Copy down all of the data underneath, exactly as shown.

Top of Records shown

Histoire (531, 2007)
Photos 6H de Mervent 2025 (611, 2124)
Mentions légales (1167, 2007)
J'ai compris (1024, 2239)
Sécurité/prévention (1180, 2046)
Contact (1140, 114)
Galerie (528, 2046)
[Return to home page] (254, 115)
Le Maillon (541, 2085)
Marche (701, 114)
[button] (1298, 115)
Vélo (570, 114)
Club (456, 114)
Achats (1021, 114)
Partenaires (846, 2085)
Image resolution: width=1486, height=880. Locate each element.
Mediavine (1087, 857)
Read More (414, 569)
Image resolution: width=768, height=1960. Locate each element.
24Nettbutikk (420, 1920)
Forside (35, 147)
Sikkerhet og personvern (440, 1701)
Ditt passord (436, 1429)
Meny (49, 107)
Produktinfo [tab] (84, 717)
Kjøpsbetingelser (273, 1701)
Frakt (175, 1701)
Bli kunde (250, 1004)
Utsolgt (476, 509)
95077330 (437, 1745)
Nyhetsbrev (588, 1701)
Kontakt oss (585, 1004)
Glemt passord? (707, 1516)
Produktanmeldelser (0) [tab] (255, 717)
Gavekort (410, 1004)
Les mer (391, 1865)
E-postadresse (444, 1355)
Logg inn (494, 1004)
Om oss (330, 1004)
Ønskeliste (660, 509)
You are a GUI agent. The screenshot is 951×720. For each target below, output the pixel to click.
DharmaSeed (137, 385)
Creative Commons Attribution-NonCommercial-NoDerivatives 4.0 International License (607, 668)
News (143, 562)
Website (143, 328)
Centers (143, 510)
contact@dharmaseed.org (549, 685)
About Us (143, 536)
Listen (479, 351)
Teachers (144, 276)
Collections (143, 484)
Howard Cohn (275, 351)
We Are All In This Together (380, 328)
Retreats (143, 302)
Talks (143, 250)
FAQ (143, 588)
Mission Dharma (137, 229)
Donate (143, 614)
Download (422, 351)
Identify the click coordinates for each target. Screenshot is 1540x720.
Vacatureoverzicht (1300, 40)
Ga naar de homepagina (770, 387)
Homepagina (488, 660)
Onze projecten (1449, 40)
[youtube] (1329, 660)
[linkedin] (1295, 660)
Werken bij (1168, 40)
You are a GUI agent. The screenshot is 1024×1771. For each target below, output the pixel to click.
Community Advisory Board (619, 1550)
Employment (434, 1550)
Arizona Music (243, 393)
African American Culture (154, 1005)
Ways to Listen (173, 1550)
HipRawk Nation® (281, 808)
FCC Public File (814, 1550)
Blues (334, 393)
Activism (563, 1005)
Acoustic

Bottom of Records shown

Result:
Histoire (531, 2007)
Photos 6H de Mervent 2025 (611, 2124)
Mentions légales (1167, 2007)
J'ai compris (1024, 2239)
Sécurité/prévention (1180, 2046)
Contact (1140, 114)
Galerie (528, 2046)
[Return to home page] (254, 115)
Le Maillon (541, 2085)
Marche (701, 114)
[button] (1298, 115)
Vélo (570, 114)
Club (456, 114)
Achats (1021, 114)
Partenaires (846, 2085)
Image resolution: width=1486, height=880. Locate each element.
Mediavine (1087, 857)
Read More (414, 569)
Image resolution: width=768, height=1960. Locate each element.
24Nettbutikk (420, 1920)
Forside (35, 147)
Sikkerhet og personvern (440, 1701)
Ditt passord (436, 1429)
Meny (49, 107)
Produktinfo [tab] (84, 717)
Kjøpsbetingelser (273, 1701)
Frakt (175, 1701)
Bli kunde (250, 1004)
Utsolgt (476, 509)
95077330 (437, 1745)
Nyhetsbrev (588, 1701)
Kontakt oss (585, 1004)
Glemt passord? (707, 1516)
Produktanmeldelser (0) [tab] (255, 717)
Gavekort (410, 1004)
Les mer (391, 1865)
E-postadresse (444, 1355)
Logg inn (494, 1004)
Om oss (330, 1004)
Ønskeliste (660, 509)
You are a GUI agent. The screenshot is 951×720. For each target below, output the pixel to click.
DharmaSeed (137, 385)
Creative Commons Attribution-NonCommercial-NoDerivatives 4.0 International License (607, 668)
News (143, 562)
Website (143, 328)
Centers (143, 510)
contact@dharmaseed.org (549, 685)
About Us (143, 536)
Listen (479, 351)
Teachers (144, 276)
Collections (143, 484)
Howard Cohn (275, 351)
We Are All In This Together (380, 328)
Retreats (143, 302)
Talks (143, 250)
FAQ (143, 588)
Mission Dharma (137, 229)
Donate (143, 614)
Download (422, 351)
Identify the click coordinates for each target. Screenshot is 1540x720.
Vacatureoverzicht (1300, 40)
Ga naar de homepagina (770, 387)
Homepagina (488, 660)
Onze projecten (1449, 40)
[youtube] (1329, 660)
[linkedin] (1295, 660)
Werken bij (1168, 40)
You are a GUI agent. The screenshot is 1024×1771. For each target below, output the pixel to click.
Community Advisory Board (619, 1550)
Employment (434, 1550)
Arizona Music (243, 393)
African American Culture (154, 1005)
Ways to Listen (173, 1550)
HipRawk Nation® (281, 808)
FCC Public File (814, 1550)
Blues (334, 393)
Activism (563, 1005)
Acoustic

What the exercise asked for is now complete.